> [What the task requires]:
Look through the entries below for the line with "a Patriei, învățământ" and the line with "di incontri dedicati", then give again exactly those two lines and all lines between them, minus the pictures.

(Page images and extracted text)
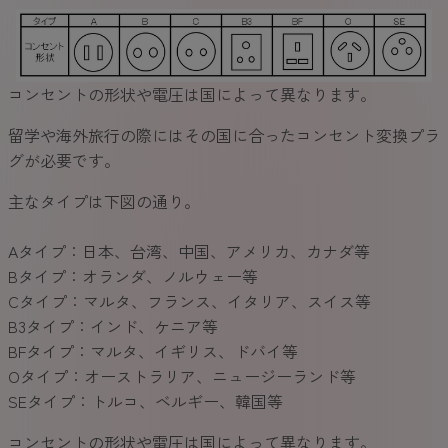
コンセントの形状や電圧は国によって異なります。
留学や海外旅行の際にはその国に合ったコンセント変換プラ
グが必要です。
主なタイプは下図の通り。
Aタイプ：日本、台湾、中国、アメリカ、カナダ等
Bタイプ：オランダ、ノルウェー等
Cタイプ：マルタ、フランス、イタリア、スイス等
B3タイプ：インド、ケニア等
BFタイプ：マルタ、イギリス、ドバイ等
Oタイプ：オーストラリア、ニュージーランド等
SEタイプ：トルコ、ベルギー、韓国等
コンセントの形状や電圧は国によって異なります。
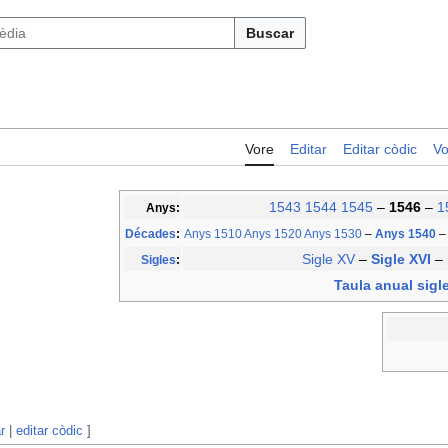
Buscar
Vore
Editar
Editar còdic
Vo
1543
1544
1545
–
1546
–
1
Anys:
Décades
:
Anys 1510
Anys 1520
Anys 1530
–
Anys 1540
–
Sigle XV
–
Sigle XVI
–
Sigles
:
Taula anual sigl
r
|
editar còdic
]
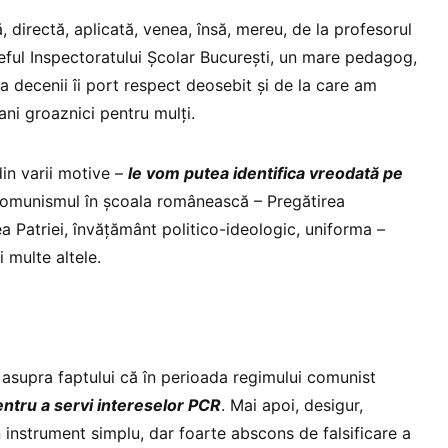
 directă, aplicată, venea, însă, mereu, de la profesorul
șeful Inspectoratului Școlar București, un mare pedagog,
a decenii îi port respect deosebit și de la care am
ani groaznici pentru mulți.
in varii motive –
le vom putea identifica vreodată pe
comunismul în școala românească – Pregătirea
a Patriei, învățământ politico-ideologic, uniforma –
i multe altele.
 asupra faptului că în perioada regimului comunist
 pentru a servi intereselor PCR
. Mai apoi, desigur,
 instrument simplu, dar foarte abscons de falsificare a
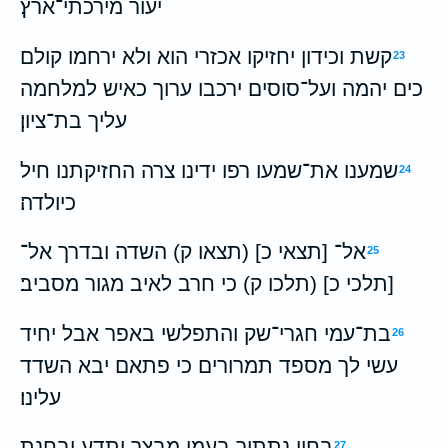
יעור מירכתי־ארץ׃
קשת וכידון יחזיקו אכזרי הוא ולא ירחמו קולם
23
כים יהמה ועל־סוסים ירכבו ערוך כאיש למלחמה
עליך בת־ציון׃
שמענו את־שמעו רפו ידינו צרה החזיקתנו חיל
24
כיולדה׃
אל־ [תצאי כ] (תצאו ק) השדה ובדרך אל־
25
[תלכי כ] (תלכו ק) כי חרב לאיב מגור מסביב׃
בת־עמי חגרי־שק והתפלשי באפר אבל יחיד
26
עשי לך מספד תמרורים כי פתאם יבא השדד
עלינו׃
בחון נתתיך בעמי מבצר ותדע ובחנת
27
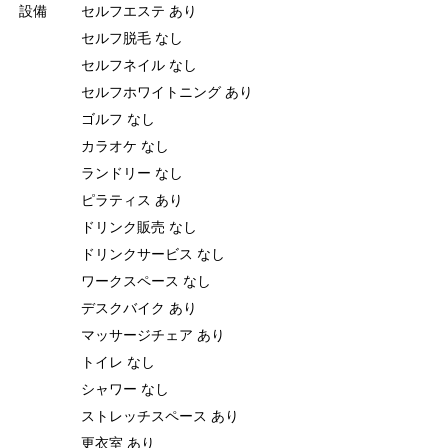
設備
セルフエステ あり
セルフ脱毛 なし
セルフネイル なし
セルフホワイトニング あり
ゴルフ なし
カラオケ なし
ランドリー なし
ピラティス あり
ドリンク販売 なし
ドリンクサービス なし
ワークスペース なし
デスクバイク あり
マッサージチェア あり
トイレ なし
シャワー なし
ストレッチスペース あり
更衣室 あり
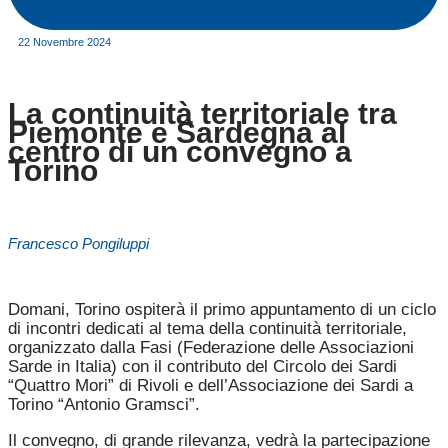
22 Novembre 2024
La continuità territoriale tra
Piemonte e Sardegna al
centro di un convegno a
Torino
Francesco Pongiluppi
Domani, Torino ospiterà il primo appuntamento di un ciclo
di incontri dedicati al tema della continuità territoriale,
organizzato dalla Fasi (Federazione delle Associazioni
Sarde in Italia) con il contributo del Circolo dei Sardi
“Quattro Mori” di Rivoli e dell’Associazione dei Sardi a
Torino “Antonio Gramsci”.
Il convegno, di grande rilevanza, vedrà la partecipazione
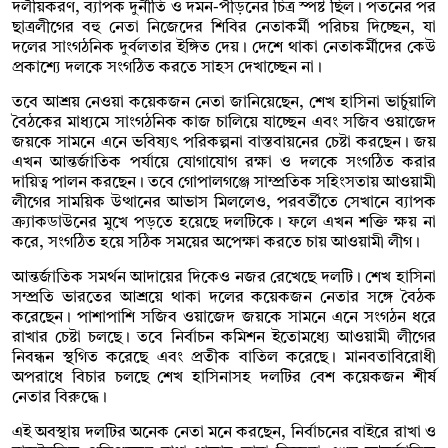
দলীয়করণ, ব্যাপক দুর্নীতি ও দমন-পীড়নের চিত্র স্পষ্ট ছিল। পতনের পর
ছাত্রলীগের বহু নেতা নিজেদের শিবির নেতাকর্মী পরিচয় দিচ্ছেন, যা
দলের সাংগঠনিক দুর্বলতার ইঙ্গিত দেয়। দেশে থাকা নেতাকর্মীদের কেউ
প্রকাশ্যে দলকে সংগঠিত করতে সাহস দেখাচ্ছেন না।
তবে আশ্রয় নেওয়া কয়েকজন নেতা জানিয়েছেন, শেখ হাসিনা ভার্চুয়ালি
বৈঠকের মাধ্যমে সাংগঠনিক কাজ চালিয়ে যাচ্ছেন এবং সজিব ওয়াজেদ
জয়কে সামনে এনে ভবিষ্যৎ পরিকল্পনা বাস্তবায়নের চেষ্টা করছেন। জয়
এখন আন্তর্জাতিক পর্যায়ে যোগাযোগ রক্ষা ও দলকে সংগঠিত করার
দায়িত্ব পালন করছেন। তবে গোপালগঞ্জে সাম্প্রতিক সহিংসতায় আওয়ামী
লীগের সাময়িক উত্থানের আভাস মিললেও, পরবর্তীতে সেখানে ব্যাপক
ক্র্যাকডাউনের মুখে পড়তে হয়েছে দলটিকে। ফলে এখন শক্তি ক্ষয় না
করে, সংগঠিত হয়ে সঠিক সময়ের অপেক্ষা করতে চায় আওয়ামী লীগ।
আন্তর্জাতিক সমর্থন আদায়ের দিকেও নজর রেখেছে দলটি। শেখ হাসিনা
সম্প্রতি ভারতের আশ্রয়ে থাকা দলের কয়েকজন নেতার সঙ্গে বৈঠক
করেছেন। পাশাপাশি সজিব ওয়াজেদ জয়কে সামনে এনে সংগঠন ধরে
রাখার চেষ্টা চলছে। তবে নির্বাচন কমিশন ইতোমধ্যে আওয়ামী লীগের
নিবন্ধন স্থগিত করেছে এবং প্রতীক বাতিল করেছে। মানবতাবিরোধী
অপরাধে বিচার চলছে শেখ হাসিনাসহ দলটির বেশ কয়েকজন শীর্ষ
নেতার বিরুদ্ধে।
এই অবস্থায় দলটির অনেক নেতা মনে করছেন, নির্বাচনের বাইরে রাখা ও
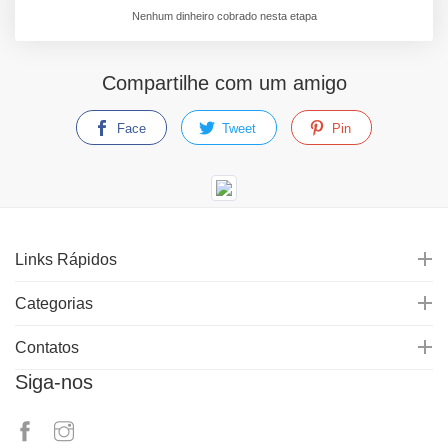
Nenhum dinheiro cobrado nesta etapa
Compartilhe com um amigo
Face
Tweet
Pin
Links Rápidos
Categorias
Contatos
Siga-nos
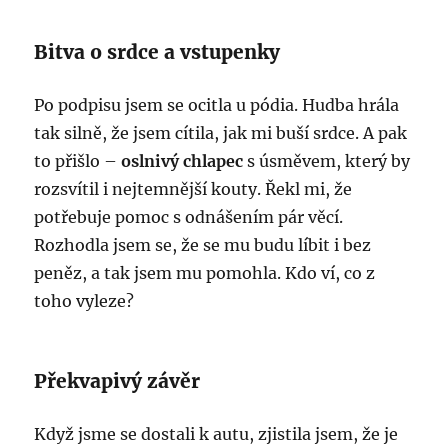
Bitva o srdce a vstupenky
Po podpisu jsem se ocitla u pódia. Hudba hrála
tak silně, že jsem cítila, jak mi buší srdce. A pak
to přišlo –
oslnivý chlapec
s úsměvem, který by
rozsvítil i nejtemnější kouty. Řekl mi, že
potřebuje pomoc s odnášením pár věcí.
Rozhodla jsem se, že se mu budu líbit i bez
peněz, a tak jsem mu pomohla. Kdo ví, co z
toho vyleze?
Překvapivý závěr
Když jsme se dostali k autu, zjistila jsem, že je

> [Result]:
a Patriei, învățământ politico-ideologic, uniforma –
i multe altele.
 asupra faptului că în perioada regimului comunist
 pentru a servi intereselor PCR
. Mai apoi, desigur,
 instrument simplu, dar foarte abscons de falsificare a
יעור מירכתי־ארץ׃
קשת וכידון יחזיקו אכזרי הוא ולא ירחמו קולם
23
כים יהמה ועל־סוסים ירכבו ערוך כאיש למלחמה
עליך בת־ציון׃
שמענו את־שמעו רפו ידינו צרה החזיקתנו חיל
24
כיולדה׃
אל־ [תצאי כ] (תצאו ק) השדה ובדרך אל־
25
[תלכי כ] (תלכו ק) כי חרב לאיב מגור מסביב׃
בת־עמי חגרי־שק והתפלשי באפר אבל יחיד
26
עשי לך מספד תמרורים כי פתאם יבא השדד
עלינו׃
בחון נתתיך בעמי מבצר ותדע ובחנת
27
設備
セルフエステ あり
セルフ脱毛 なし
セルフネイル なし
セルフホワイトニング あり
ゴルフ なし
カラオケ なし
ランドリー なし
ピラティス あり
ドリンク販売 なし
ドリンクサービス なし
ワークスペース なし
デスクバイク あり
マッサージチェア あり
トイレ なし
シャワー なし
ストレッチスペース あり
更衣室 あり
22 Novembre 2024
La continuità territoriale tra
Piemonte e Sardegna al
centro di un convegno a
Torino
Francesco Pongiluppi
Domani, Torino ospiterà il primo appuntamento di un ciclo
di incontri dedicati al tema della continuità territoriale,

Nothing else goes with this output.